ABOUT THIS EXERCISE >>
Every line in the following data that has "navetta" counts toward the total; state that total alone.

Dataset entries
= Beginning of Section =
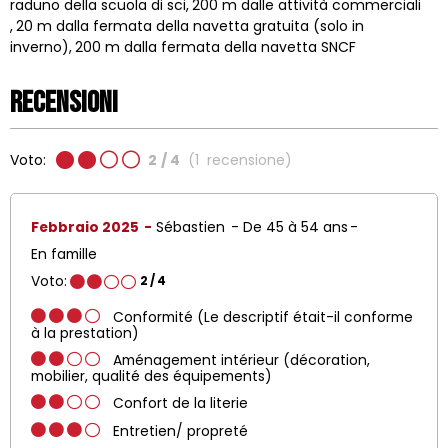
raduno della scuola di sci
200
m dalle attività commerciali
20
m dalla fermata della navetta gratuita (solo in
inverno)
200
m dalla fermata della navetta SNCF
Recensioni
Voto:
2
/ 4
(
1
recensione
)
Febbraio 2025
Sébastien
De 45 à 54 ans
En famille
Voto:
2
/ 4
Conformité (Le descriptif était-il conforme
à la prestation)
Aménagement intérieur (décoration,
mobilier, qualité des équipements)
Confort de la literie
Entretien/ propreté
= End of Section =
EXERCISE RESPONSE >>
2